Task to complete:
Examine each line in the records below for the word "بلدي". Report how many lines contain it, and nothing else.

START Source records

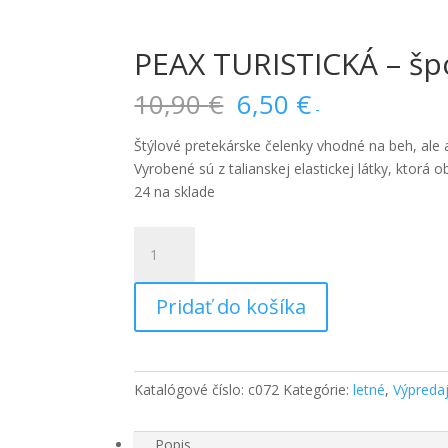
PEAX TURISTICKÁ – šp
Pôvodná
Aktuálna
10,90
€
6,50
€
-
cena
cena
bola:
je:
Štýlové pretekárske čelenky vhodné na beh, ale aj
10,90 €.
6,50 €.
Vyrobené sú z talianskej elastickej látky, ktor
24 na sklade
množstvo
PEAX
TURISTICKÁ
Pridať do košíka
-
športová
čelenka
Katalógové číslo:
c072
Kategórie:
letné
,
Výpreda
Popis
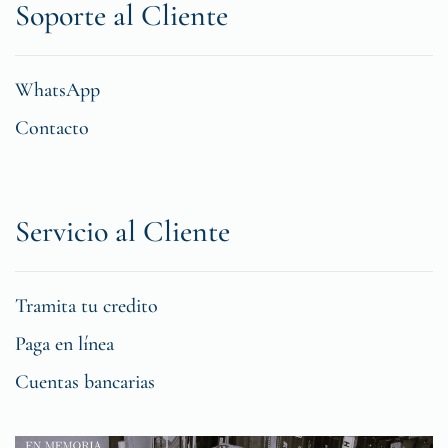
Soporte al Cliente
WhatsApp
Contacto
Servicio al Cliente
Tramita tu credito
Paga en línea
Cuentas bancarias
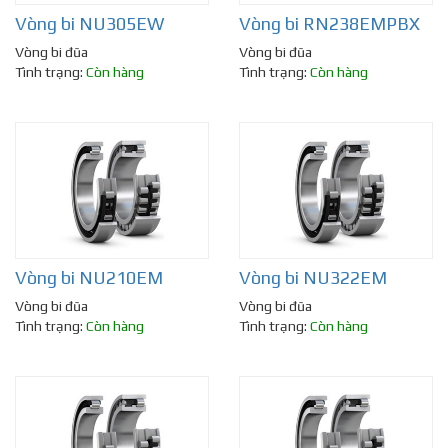
Vòng bi NU305EW
Vòng bi RN238EMPBX
Vòng bi đũa
Vòng bi đũa
Tình trạng:
Còn hàng
Tình trạng:
Còn hàng
Vòng bi NU210EM
Vòng bi NU322EM
Vòng bi đũa
Vòng bi đũa
Tình trạng:
Còn hàng
Tình trạng:
Còn hàng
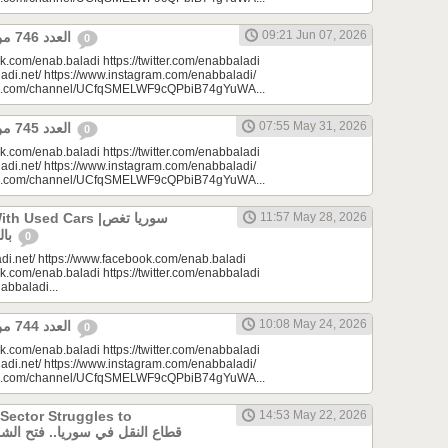
09:21 Jun 07, 2026
العدد 746 من جريدة عنب بلدي
0
k.com/enab.baladi https://twitter.com/enabbaladi
adi.net/ https://www.instagram.com/enabbaladi/
be.com/channel/UCfqSMELWF9cQPbiB74gYuWA...
07:55 May 31, 2026
العدد 745 من جريدة عنب بلدي
0
k.com/enab.baladi https://twitter.com/enabbaladi
adi.net/ https://www.instagram.com/enabbaladi/
be.com/channel/UCfqSMELWF9cQPbiB74gYuWA...
sed Cars |سوريا تغص
11:57 May 28, 2026
بالسيارات المستعملة
0
di.net/ https://www.facebook.com/enab.baladi
k.com/enab.baladi https://twitter.com/enabbaladi
nabbaladi...
10:08 May 24, 2026
العدد 744 من جريدة عنب بلدي
0
k.com/enab.baladi https://twitter.com/enabbaladi
adi.net/ https://www.instagram.com/enabbaladi/
be.com/channel/UCfqSMELWF9cQPbiB74gYuWA...
 Sector Struggles to
14:53 May 22, 2026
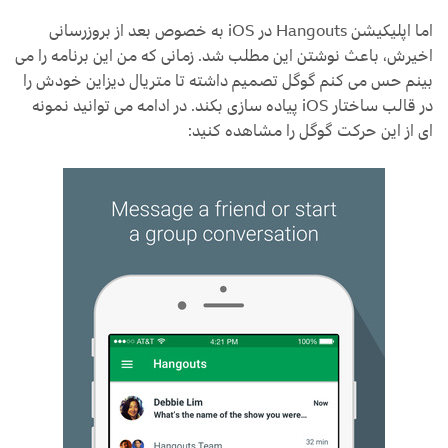
اما اپلیکیشن Hangouts در iOS به خصوص بعد از بروزرسانی
اخیرش، باعث نوشتن این مطلب شد. زمانی که من این برنامه را می
بینم حس می کنم گوگل تصمیم داشته تا متریال دیزاین خودش را
در قالب ساختار iOS پیاده سازی بکند. در ادامه می توانید نمونه
ای از این حرکت گوگل را مشاهده کنید:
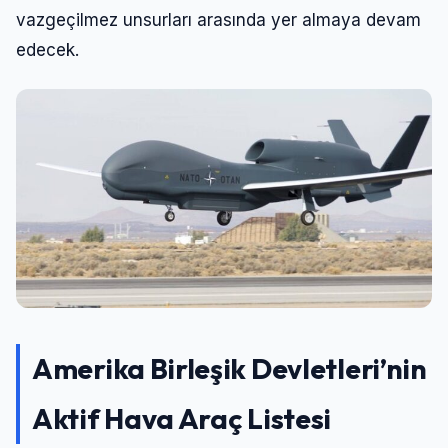
vazgeçilmez unsurları arasında yer almaya devam
edecek.
Amerika Birleşik Devletleri’nin
Aktif Hava Araç Listesi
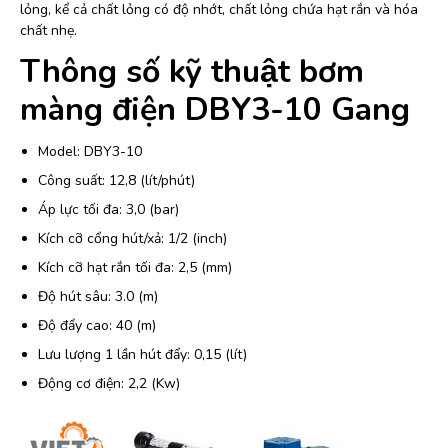
lỏng, kể cả chất lỏng có độ nhớt, chất lỏng chứa hạt rắn và hóa
chất nhẹ.
Thông số kỹ thuật bơm
màng điện DBY3-10 Gang
Model: DBY3-10
Công suất: 12,8 (lít/phút)
Áp lực tối đa: 3,0 (bar)
Kích cỡ cổng hút/xả: 1/2 (inch)
Kích cỡ hạt rắn tối đa: 2,5 (mm)
Độ hút sâu: 3.0 (m)
Độ đẩy cao: 40 (m)
Lưu lượng 1 lần hút đẩy: 0,15 (lít)
Động cơ điện: 2,2 (Kw)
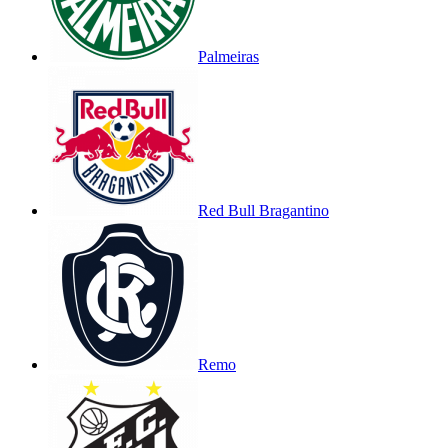
Palmeiras
Red Bull Bragantino
Remo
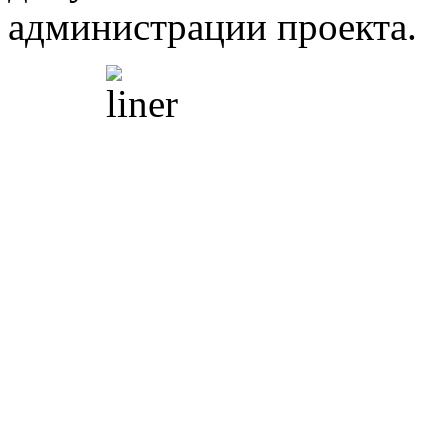
администрации проекта.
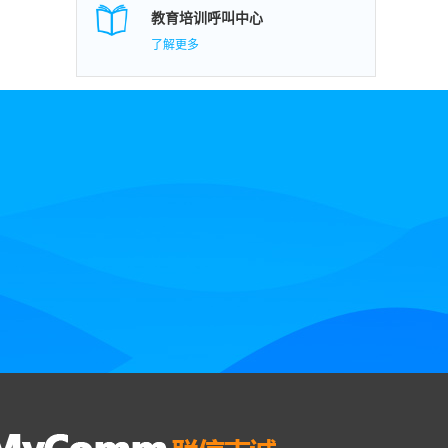
教育培训呼叫中心
了解更多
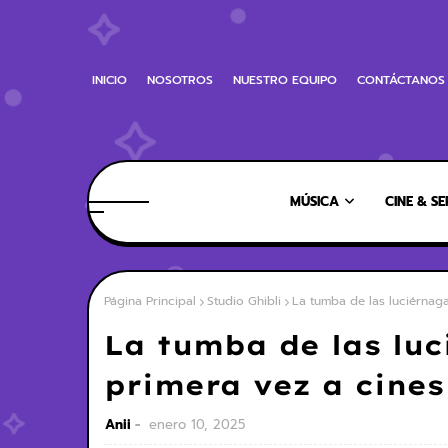
INICIO
NOSOTROS
NUESTRO EQUIPO
CONTÁCTANOS
MÚSICA
CINE & SE
Página Principal
Studio Ghibli
La tumba de las luciérnaga
La tumba de las luc
primera vez a cine
Anii
enero 10, 2025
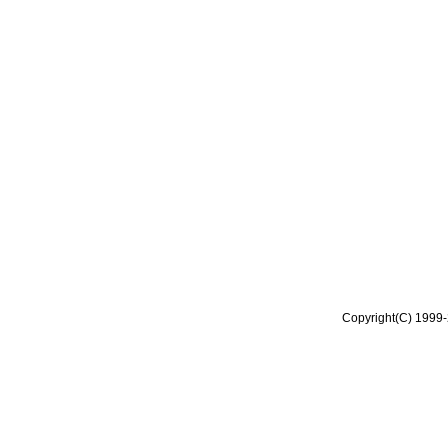
Copyright(C) 1999-2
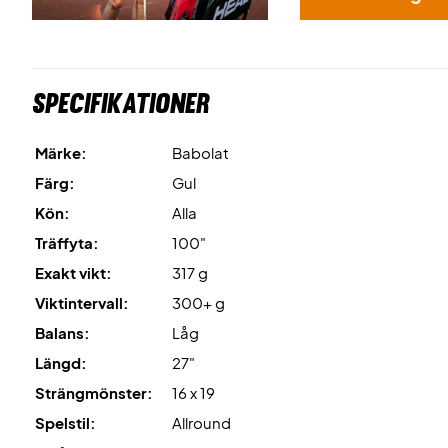
Specifikationer
Märke:
Babolat
Färg:
Gul
Kön:
Alla
Träffyta:
100"
Exakt vikt:
317 g
Viktintervall:
300+ g
Balans:
Låg
Längd:
27"
Strängmönster:
16 x 19
Spelstil:
Allround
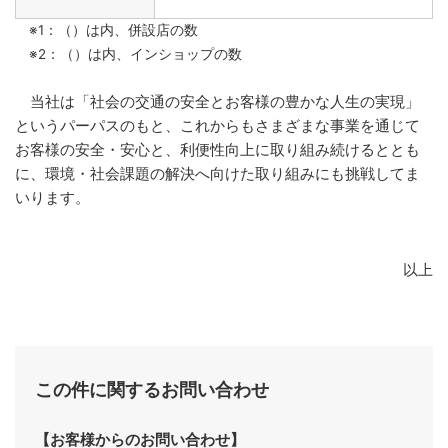
※1：（）は内、併設店の数
※2：（）は内、インショップの数
当社は「社会の交通の安全とお客様の豊かな人生の実現」
というパーパスのもと、これからもさまざまな事業を通じて
お客様の安全・安心と、利便性向上に取り組み続けるととも
に、環境・社会課題の解決へ向けた取り組みにも挑戦してま
いります。
以上
この件に関するお問い合わせ
【お客様からのお問い合わせ】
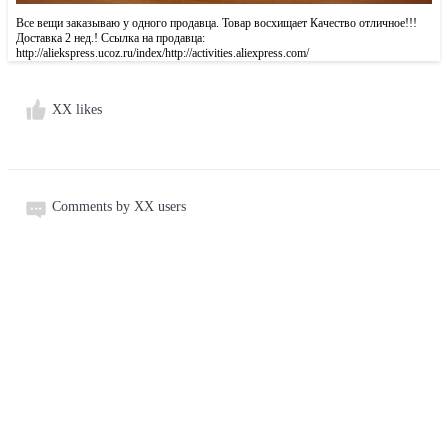
Все вещи заказываю у одного продавца. Товар восхищает Качество отличное!!!
Доставка 2 нед.! Ссылка на продавца:
http://aliekspress.ucoz.ru/index/http://activities.aliexpress.com/
XX likes
Comments by XX users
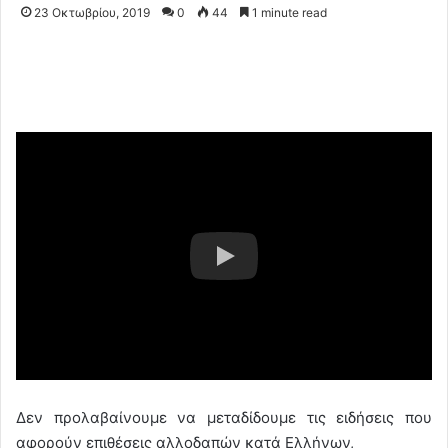
23 Οκτωβρίου, 2019
0
44
1 minute read
Δεν προλαβαίνουμε να μεταδίδουμε τις ειδήσεις που
αφορούν επιθέσεις αλλοδαπών κατά Ελλήνων,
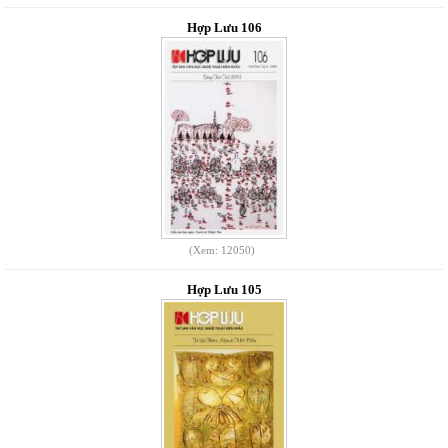
Hợp Lưu 106
(Xem: 12050)
Hợp Lưu 105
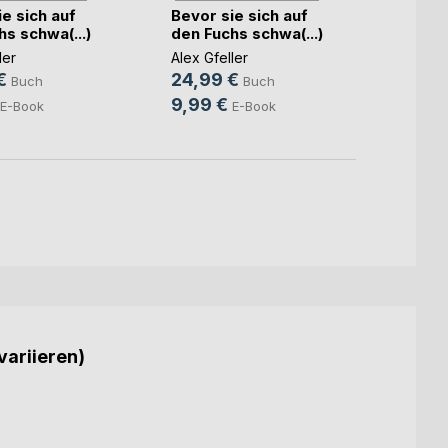
e sich auf
Bevor sie sich auf
Bevor
s schwa(...)
den Fuchs schwa(...)
den F
ler
Alex Gfeller
Alex Gf
€
24,99 €
24,9
Buch
Buch
9,99 €
9,99
E-Book
E-Book
variieren)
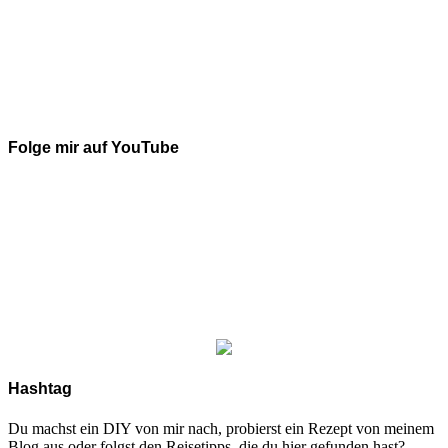
Folge mir auf YouTube
Hashtag
Du machst ein DIY von mir nach, probierst ein Rezept von meinem
Blog aus oder folgst den Reisetipps, die du hier gefunden hast?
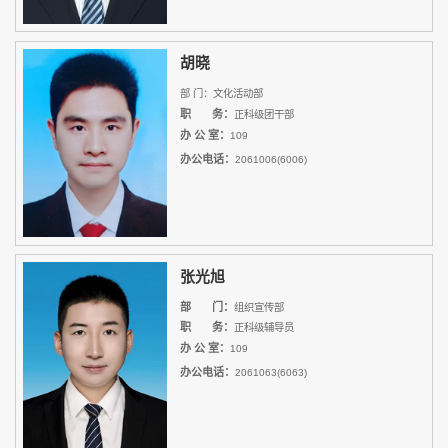
胡晓
部 门：文化活动部
职 务：
正科级团干部
办 公 室：
109
办公电话：
2061006(6006)
张光旭
部 门：
组织宣传部
职 务：
正科级辅导员
办 公 室：
109
办公电话：
2061063(6063)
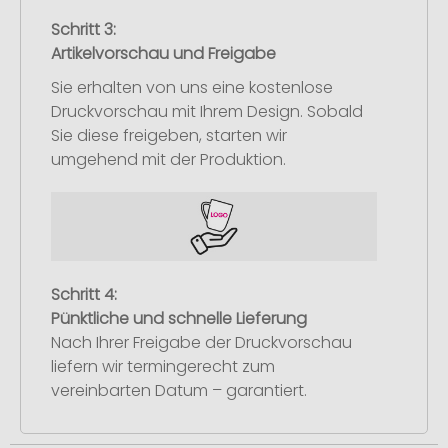
Schritt 3:
Artikelvorschau und Freigabe
Sie erhalten von uns eine kostenlose
Druckvorschau mit Ihrem Design. Sobald
Sie diese freigeben, starten wir
umgehend mit der Produktion.
Schritt 4:
Pünktliche und schnelle Lieferung
Nach Ihrer Freigabe der Druckvorschau
liefern wir termingerecht zum
vereinbarten Datum – garantiert.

END Source records

Task solution:
3